Au Critérium-Bar, après la débine

Tu f’sais la barmaid pour les Norvégiens,
Les gars des cargos t’app’laient leur frangine,

Tu gagnais dix bobs en un tournemain.


Après le bis’ness sur le quai des brumes

Et la rue Grand-Pont, c’était l’Chabanais.

Nelly le passé ce soir se ralllume

Afin que je puiss’ distinguer tes traits.

Je venais t’chercher dans la lumière blême

D’un sal’petit jour sans sèch’s et sans blé.

On rentrait s’coucher le ventre en carême

Dans not’ chambr’ meublé, rue des Cordeliers.


Tu pouvait dormir en t’fichant d’l’ardoise,

Ta bouche entr’ouvert souriait au plaisir.

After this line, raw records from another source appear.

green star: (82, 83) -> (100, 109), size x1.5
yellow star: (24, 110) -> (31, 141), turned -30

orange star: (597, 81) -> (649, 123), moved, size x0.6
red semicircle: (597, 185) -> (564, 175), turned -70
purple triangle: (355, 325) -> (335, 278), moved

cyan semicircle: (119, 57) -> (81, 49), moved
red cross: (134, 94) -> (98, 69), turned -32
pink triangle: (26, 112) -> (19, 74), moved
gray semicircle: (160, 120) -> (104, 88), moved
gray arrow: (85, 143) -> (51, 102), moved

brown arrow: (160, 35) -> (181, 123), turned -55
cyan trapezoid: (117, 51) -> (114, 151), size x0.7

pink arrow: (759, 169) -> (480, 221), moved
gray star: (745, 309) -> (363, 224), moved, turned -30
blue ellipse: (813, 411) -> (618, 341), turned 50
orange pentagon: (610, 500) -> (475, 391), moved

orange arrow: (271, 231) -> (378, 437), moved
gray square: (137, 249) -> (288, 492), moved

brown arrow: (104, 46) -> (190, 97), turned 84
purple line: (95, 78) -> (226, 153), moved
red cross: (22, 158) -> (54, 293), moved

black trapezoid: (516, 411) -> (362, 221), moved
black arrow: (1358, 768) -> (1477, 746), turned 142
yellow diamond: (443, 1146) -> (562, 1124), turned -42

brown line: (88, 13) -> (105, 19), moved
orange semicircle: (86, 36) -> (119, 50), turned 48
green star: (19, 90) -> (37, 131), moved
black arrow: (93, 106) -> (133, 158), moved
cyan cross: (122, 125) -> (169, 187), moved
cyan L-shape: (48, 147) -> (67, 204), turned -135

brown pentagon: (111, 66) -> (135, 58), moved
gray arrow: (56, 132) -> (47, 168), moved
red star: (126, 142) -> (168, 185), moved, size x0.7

La vie n’est très bell que pour les bourgeoises,

Le meilleur du lot, c’est pour le souv’nir.

Quand j’me suis taillé de Rouen et d’ses fêtes

Pour jouer au griv’ton, dans l’camp d’Mourmelon,

Je t’ai dit adieu en tournant la tête

Et tu m’as donné ta bénédiction.

On a pris pour ça la der des dernières

Cuit’s au Bar Nielsen, rue d’la Vicomté.

Puis d’fil en aiguill’, j’partis pour la guerre

Un’ fleur au fusil, des ampoul’s aux pieds.

J’ai dans la mémoire, un’ chanson qui bouge

Le nom des pat’lins où j’ai dérouillé :

Carency, Ablain, le Cabaret Rouge,

La rout’ de Bapaume et l’ravin d’Souchez.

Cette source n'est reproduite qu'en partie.